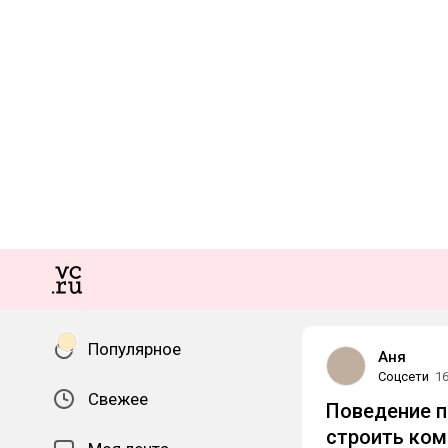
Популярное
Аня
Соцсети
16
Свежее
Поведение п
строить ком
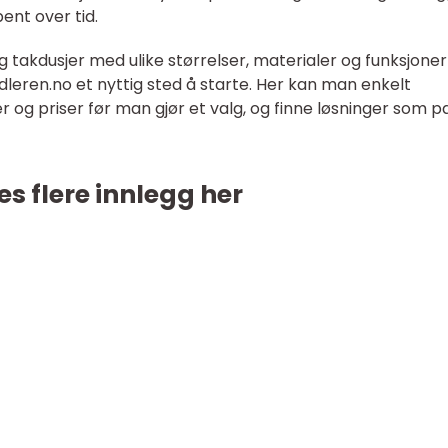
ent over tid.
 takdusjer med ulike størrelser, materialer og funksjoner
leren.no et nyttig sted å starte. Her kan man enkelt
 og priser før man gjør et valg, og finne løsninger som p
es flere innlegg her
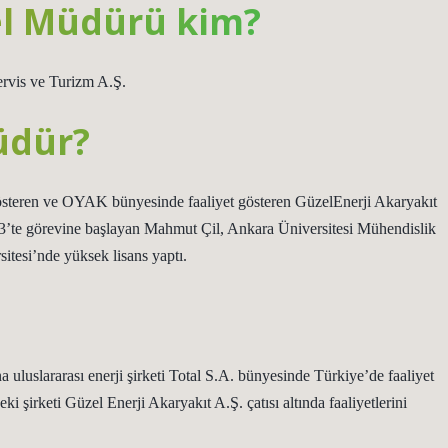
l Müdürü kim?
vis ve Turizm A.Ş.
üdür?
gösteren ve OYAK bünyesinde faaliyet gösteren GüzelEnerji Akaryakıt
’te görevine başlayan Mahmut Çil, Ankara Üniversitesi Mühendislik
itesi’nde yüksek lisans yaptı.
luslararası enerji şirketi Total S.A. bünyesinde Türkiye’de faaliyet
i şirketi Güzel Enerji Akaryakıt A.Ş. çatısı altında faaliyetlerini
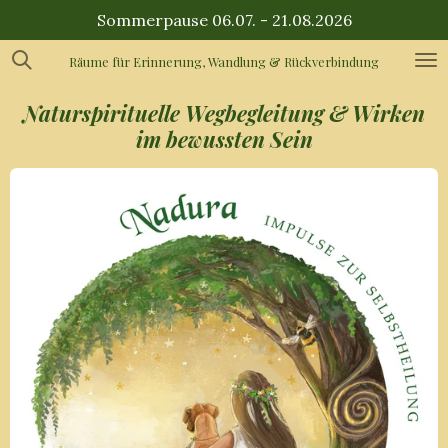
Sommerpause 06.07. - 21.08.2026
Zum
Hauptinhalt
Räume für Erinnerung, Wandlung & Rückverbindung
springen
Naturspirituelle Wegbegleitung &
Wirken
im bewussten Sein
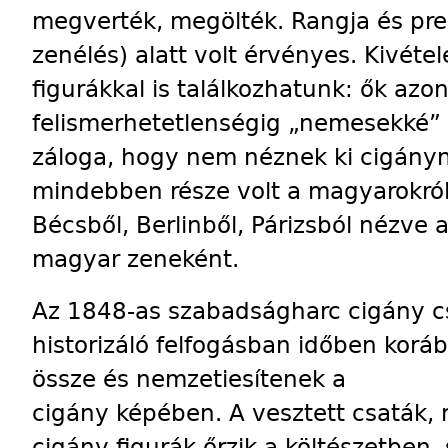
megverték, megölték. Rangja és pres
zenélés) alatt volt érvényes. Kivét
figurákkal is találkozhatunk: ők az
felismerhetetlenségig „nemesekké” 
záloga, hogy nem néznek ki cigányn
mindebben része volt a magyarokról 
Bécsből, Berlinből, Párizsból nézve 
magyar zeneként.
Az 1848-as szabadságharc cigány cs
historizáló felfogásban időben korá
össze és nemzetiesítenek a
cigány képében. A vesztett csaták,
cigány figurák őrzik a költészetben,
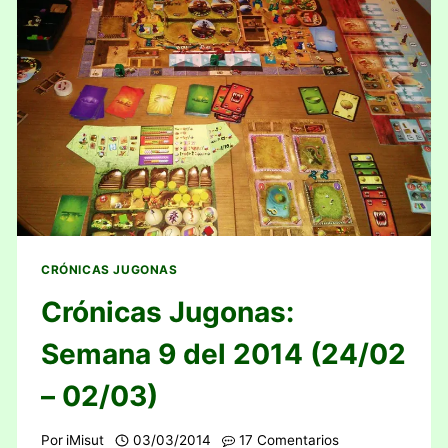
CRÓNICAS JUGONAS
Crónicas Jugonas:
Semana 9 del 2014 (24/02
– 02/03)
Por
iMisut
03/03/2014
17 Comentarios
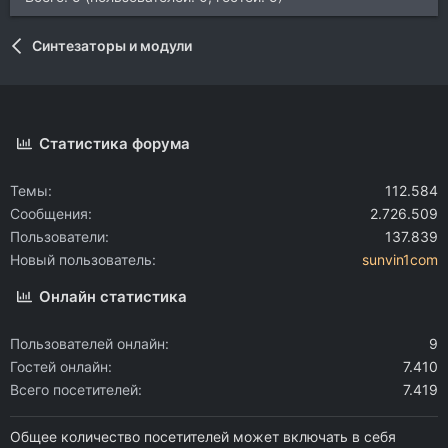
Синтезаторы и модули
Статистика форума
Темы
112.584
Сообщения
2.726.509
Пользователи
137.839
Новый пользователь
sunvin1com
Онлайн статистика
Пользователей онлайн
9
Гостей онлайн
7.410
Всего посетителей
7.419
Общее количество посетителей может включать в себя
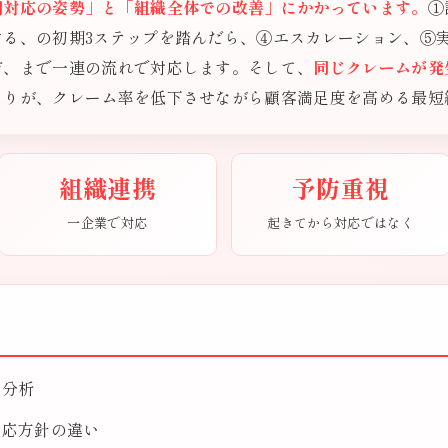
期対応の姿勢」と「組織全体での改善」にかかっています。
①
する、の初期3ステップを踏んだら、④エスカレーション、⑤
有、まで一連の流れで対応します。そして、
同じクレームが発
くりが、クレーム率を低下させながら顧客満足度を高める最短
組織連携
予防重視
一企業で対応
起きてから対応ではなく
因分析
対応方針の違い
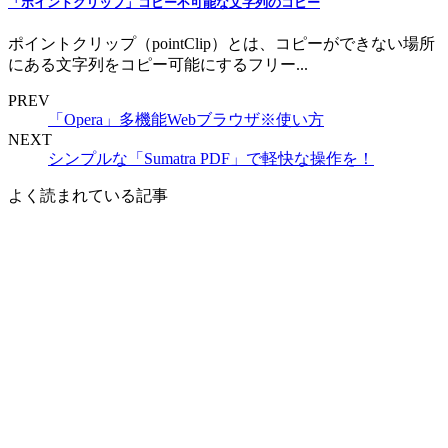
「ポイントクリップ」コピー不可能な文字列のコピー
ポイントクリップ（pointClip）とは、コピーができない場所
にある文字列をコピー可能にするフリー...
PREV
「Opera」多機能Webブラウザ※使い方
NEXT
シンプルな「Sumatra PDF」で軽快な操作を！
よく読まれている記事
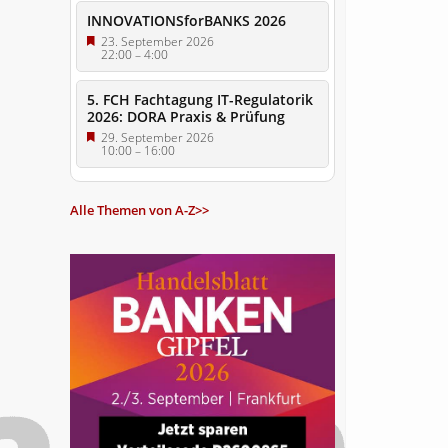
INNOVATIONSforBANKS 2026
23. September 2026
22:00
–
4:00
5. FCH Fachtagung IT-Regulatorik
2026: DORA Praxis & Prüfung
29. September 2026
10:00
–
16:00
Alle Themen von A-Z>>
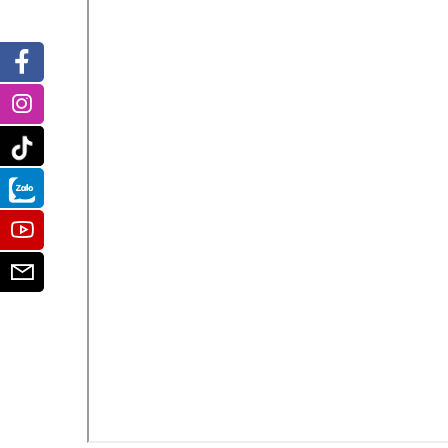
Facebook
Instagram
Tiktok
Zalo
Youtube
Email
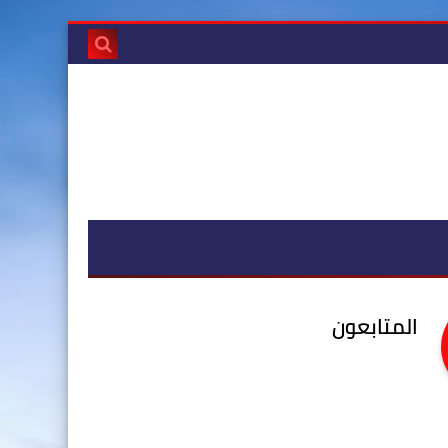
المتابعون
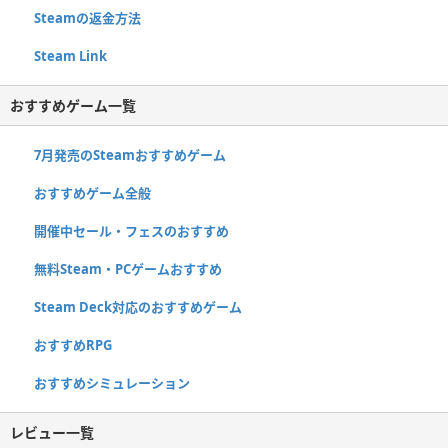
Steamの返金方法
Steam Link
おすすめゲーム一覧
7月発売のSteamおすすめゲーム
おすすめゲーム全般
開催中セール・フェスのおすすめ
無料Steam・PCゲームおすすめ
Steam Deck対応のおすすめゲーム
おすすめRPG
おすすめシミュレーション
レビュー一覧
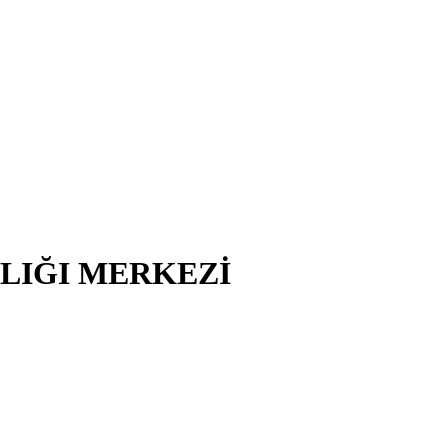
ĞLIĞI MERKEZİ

§

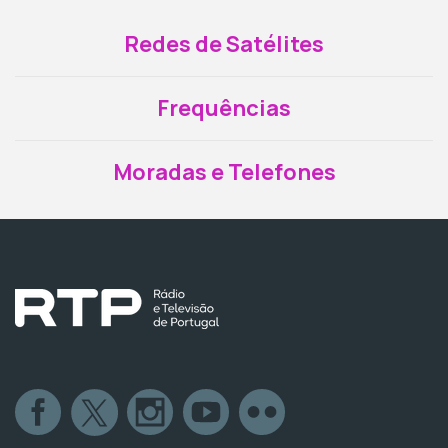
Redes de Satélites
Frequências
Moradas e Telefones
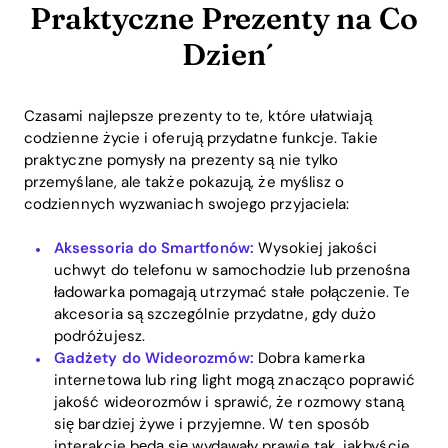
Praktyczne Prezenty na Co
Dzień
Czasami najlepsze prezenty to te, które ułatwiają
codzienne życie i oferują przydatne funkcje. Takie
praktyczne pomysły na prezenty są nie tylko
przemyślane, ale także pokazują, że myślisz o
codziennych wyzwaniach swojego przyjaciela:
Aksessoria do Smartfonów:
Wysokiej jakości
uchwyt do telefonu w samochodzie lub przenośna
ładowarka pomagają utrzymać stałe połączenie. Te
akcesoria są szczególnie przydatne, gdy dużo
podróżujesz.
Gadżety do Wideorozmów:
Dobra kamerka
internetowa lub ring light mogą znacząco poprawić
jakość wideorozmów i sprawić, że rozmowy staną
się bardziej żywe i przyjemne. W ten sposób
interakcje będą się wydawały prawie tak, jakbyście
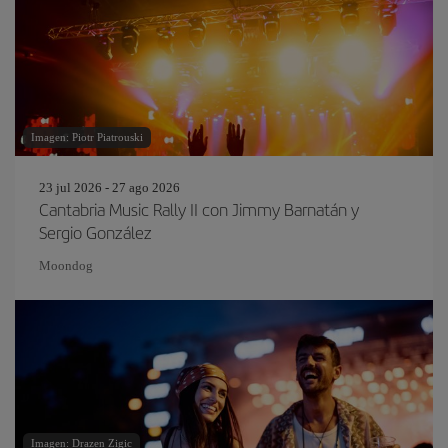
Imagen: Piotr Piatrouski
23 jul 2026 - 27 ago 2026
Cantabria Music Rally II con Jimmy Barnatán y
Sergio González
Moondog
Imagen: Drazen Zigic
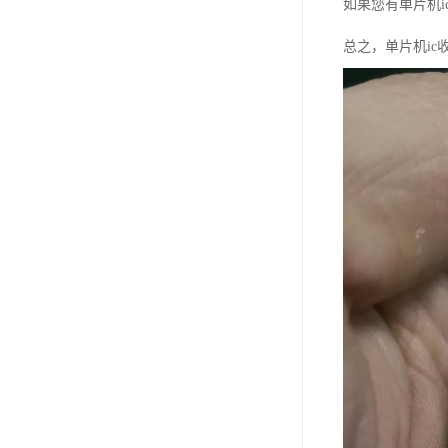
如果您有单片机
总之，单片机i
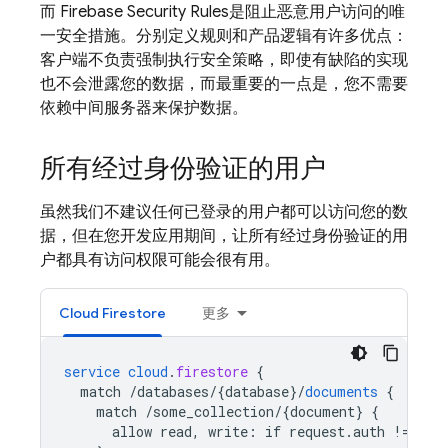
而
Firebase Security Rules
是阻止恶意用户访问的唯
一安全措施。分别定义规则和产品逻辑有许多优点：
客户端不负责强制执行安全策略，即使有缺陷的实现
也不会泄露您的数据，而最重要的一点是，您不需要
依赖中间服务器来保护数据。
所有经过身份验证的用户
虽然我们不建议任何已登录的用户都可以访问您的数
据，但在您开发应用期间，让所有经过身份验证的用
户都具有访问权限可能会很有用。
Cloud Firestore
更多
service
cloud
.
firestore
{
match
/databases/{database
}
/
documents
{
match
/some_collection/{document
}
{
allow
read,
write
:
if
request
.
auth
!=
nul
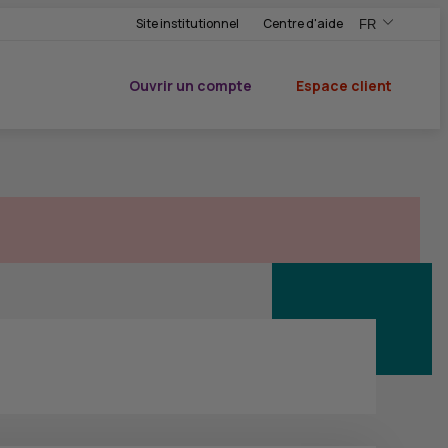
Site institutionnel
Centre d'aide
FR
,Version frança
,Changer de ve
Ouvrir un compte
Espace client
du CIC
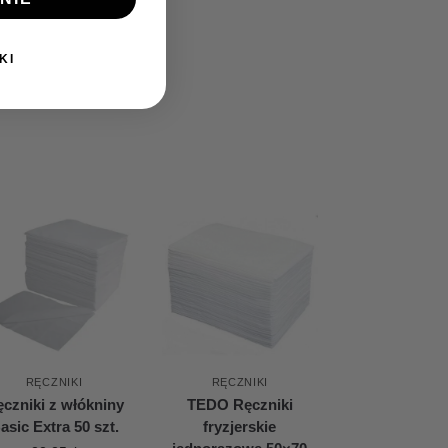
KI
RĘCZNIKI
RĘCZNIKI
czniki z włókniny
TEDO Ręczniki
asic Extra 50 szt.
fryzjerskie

§

■ WHAT IS EXPECTED
In the material above, how many lines include the string "посетителей"? Please reply with the number only.

■ TASK RESULT
2